The reason this app requires so much power is that speech-to-text processing happens offline, which means it will depend on your CPU (and GPU if you have one) to carry the heavy lifting. If your machine is underpowered, one of two things will happen: the computer will crash while trying to process speech-to-text, or it will happen very slowly. So, if you don't have a powerful desktop computer, you might want to depend on a third-party speech-to-text service, such as that found in Google Docs (which only works with the Chrome browser).
If you have a powerful enough machine, you can turn to the open-source Speech Note app. This app can be installed on any Linux distribution that supports Flatpak. It's important to note, however, that the base installation is very small. However, downloading the language model can take up to 2GB of space, so keep that in mind if your system has limited local storage.
Once installed and ready, Speech Note does a great job of processing speech-to-text on Linux.
Let me show you how to install and prepare Speech Note for use.
How to install Speech Note
What you'll need: To get Speech Note installed, you'll need a Linux machine with Flatpak installed and over 2GB of free internal storage. That's it. Let's make it happen.
1. Open your terminal window and install
Log into your desktop and open the terminal window app. Once the app is open, paste the following command and hit Enter on your keyboard:
flatpak install flathub net.mkiol.SpeechNote
Make sure to answer Y to the questions to complete the installation.
2. Open Speech Note
Click your desktop menu and look for the Speech Note launcher. If you don't see it, you might have to log out and log back into your desktop to make it appear.
3. Download your language model
From the main Speech Note window, click Languages. In the resulting pop-up, locate the language you want to download. Hover over that language and click the associated Download button. When the language model has been downloaded, click Close.
4. Configure Speech Note
Click the three-dot menu button in the upper left corner. From the resulting dropdown, click Settings. In the Settings popup, you'll want to consider two changes.
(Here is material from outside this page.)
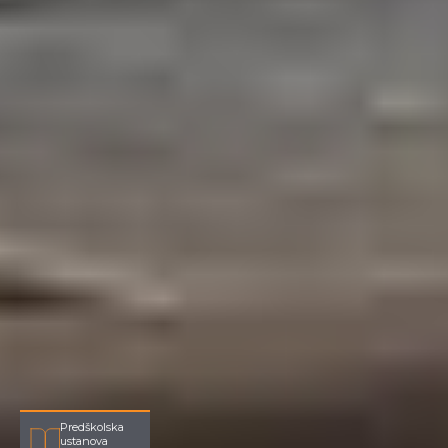
Predškolska
ustanova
The first is the Audio source. Click the dropdown and make sure to select the source associated with your mic. If you're using a built-in mic, you'll probably want to stick Auto. If you're using an external mic, make sure to select it from the list.
The next setting is the Listening mode, for which there are three choices: one sentence, press and hold, and always on. One sentence will listen to one sentence at a time. As soon as you stop speaking, Speech Note will stop listening.
Press and hold means it will keep listening as long as you hold the Listen button. Always on means as soon as you click Listen, it will listen and continue to do so until you stop it.
5. Use Speech Note
Using Speech Note is simple. Click the Listen button and start talking. There will be a lag between your speaking and Speech Notes transcribing. Depending on the speed of your hardware, that lag can be considerable (if the machine is underpowered).
And that's all there is to using the Speech Note app for easy speech-to-text on Linux. Remember, if your machine isn't powerful enough to handle the processing, you can always turn to Google Chrome and Google Docs (which does work quite well on Linux).